À propos d’Elise Bernard : Docteur en droit public, enseignante à Sciences-Po Aix et à l'ESSEC, décrypte chaque semaine les traductions concrètes, dans notre actualité et notre quotidien, de ce grand principe fondamental européen qu’est l’État de droit. Ses analyses sont publiées sur la page Europe Info Hebdo.
L’État de droit c’est garantir une société ouverte, tolérante et respectueuse mais est-ce que parfois la liberté d’expression ne se retourne pas contre cet objectif de société ?
C’est quelque chose qu’on entend souvent. Cela vient de deux difficultés : la première, c’est que la liberté fondamentale d'expression est consacrée sous plusieurs appellations diverses, en France et en Europe. La deuxième, c’est que comme toute autre liberté fondamentale, elle n’est pas absolue.
Est-ce que ce serait parce que la liberté d'expression se confond parfois avec ce qu’on présente comme d'autres libertés ?
Ah mais depuis le début ! Le 1e amendement de la constitution américaine en 1789, empêche que toute loi interdise le libre exercice d'une religion, restreigne la liberté de la parole ou de la presse, ou le droit de s'assembler paisiblement et d'adresser des pétitions au gouvernement. Au même moment, la DDHC française (art 11) explique que la libre communication des pensées et opinions est le plus précieux des droits. Dans ces deux cas, dès la fin du XVIIIe siècle, on couvre plusieurs hypothèses – propres à l’époque - qu’on peut regrouper sous l’expression liberté d’expression.
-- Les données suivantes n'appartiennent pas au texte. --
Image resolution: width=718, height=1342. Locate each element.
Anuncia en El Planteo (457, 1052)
Donc la façon de ressentir la liberté d’expression s’exprime différemment en fonction des époques et des sociétés.
Eh oui, et c’est cela qui est intéressant. Par exemple, j’aime bien comment l’explique la Constitution roumaine : c’est la défense de la liberté de la création sous toutes ses formes. On est libre de créer par principe. La Constitution portugaise se montre précise, avec 3 articles différents relatifs à la liberté d'information, la liberté des médias et la communication sociale. Parfois, dans certaines sociétés comme en Autriche, un paragraphe spécifique est prévu pour la croyance religieuse. Ces formulations constitutionnelles s’expliquent par leur construction nationale et étatique mais elles sous-tendent, dans les faits, des réalités similaires. Chaque opinion est admissible et donc peut être exprimée. La liberté d'expression comprend la protection de la liberté d'opinion, la manifestation et la réception de l'information.
C’est difficile de trouver la nuance entre « on a le droit de tout dire » et le « on ne plus rien dire de nos jours ».
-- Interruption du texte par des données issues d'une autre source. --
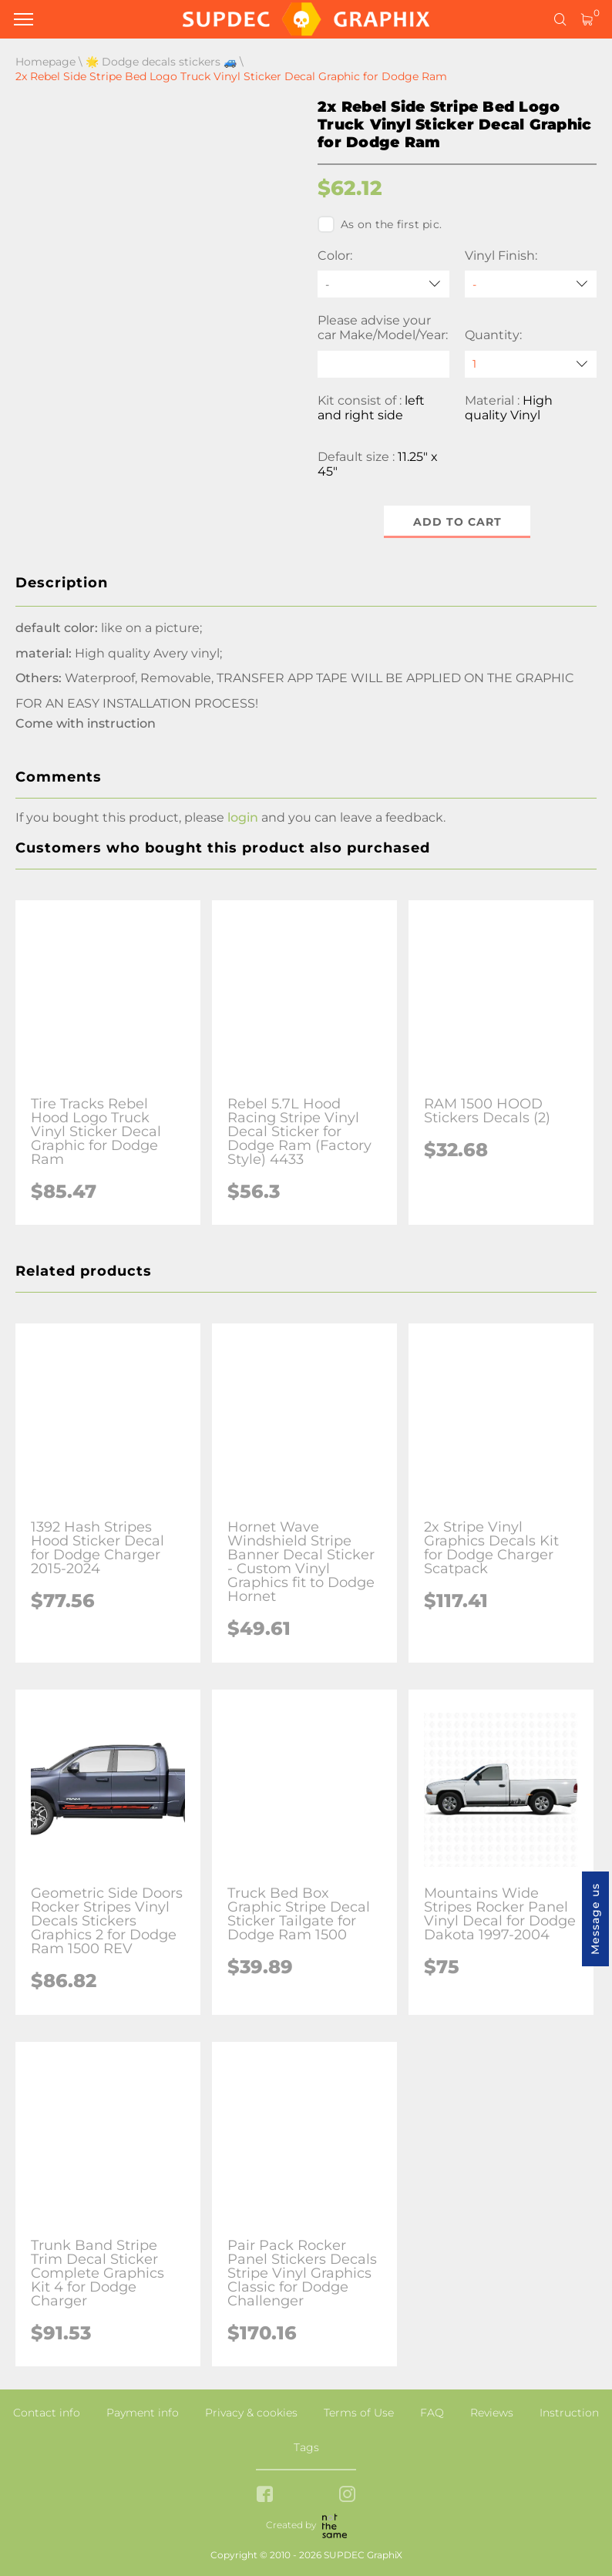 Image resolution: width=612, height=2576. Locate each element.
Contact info (46, 2413)
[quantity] (531, 364)
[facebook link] (265, 2495)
Évidemment, et cela a toujours été. On voit bien comment s’exprimer sur les droits reproductifs et sexuels des femmes a émergé dans les années 1970, alors que ce n’était même pas un sujet, en occident en tout cas. En ce moment, les débats sont plutôt houleux en ce qui concerne les opinions dites complotistes ou religieuses. Une chose est sûre en tous cas : au nom du principe de dignité humaine, on ne porte pas atteinte à la vie d’une personne du fait de ses opinions.
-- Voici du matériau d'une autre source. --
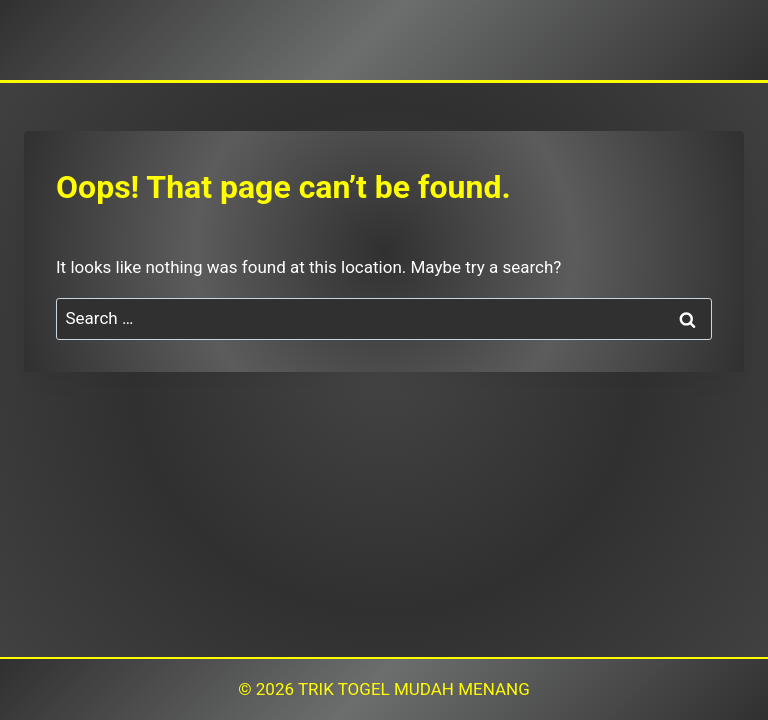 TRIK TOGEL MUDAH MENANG (414, 689)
Interdire de s’exprimer ne porte pas atteinte à la dignité humaine mais on perçoit quand même toujours bien quelques tensions lorsqu’il est question d’interdire.
Tout le monde est titulaire de cette liberté donc, tout le monde peut se la voir réduite. D’abord parce que du fait de vos fonctions professionnelles, on ne vous empêche pas d’avoir une opinion ou d’observer une foi mais de ne pas de communiquer à ce sujet. La CJUE, là en octobre, est venue préciser un point important : un·e employeur·euse peut interdire le port de signe religieux, qui est une façon de s’exprimer, il peut, du moment qu’il les interdit tous et pas nommément quelques-uns, signes d'une discrimination.
Entretien réalisé par Laurence Aubron.